This code demonstrates the implementation of a Convolutional Neural Network (CNN) for image classification using TensorFlow/Keras. It represents an evolution from basic neural networks by adding spatial feature extraction layers.
1. CNN Architecture (create_model)
kernel_sz = (3,3): Defines the size of the sliding window (kernel) used to extract features from images.
Conv2D (First Layer): Uses 32 filters and a stride of 2. The stride reduces the spatial dimensions (height and width) of the image by half while the filters learn specific patterns like edges or textures.
kernel_initializer='he_normal': This initializer is specifically chosen to work well with the 'relu' activation function by setting weights to a scale that prevents gradients from vanishing or exploding during training.
Conv2D (Second Layer): Increases the number of filters to 64. As the network gets deeper, it learns more complex, high-level features from the patterns identified in the first layer.
Flatten and Dense: After extracting spatial features, the 2D maps are "flattened" into a 1D vector and passed through a fully connected layer to make a final prediction via the Softmax activation.
2. Data Handling and Preprocessing
load_labels: Opens a CSV file and reads class labels line-by-line into a NumPy array.

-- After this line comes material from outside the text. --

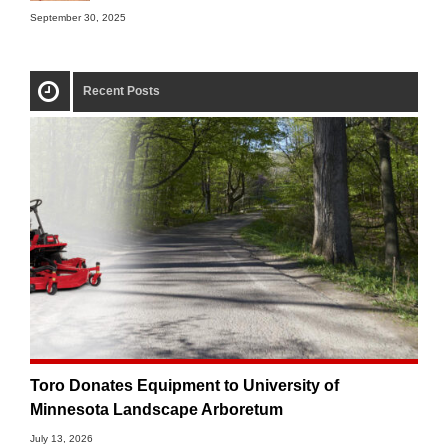
September 30, 2025
Recent Posts
Toro Donates Equipment to University of
Minnesota Landscape Arboretum
July 13, 2026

load_images: Uses the PIL (Pillow) library to open PNG files from a folder and convert them into a 4D NumPy array format required by Keras (count, height, width, channels).
normalize_dataset: Standardizes pixel values to a range (typically -1 to 1 or 0 to 1) to improve training stability and speed.
3. Training Execution and Performance
model.compile: The model is set up with the Adam optimizer and a learning rate typically around 3e-5 for stable convergence.
Training Log Analysis:
The logs show that by Epoch 2, the training accuracy reached approximately 58.7%, indicating the CNN is effectively capturing spatial patterns in the CIFAR10 dataset.
Note on Overfitting: If training accuracy (e.g., 0.71) is much higher than validation accuracy (e.g., 0.45), the model is overfitting, and you should increase regularization strength or use dropout.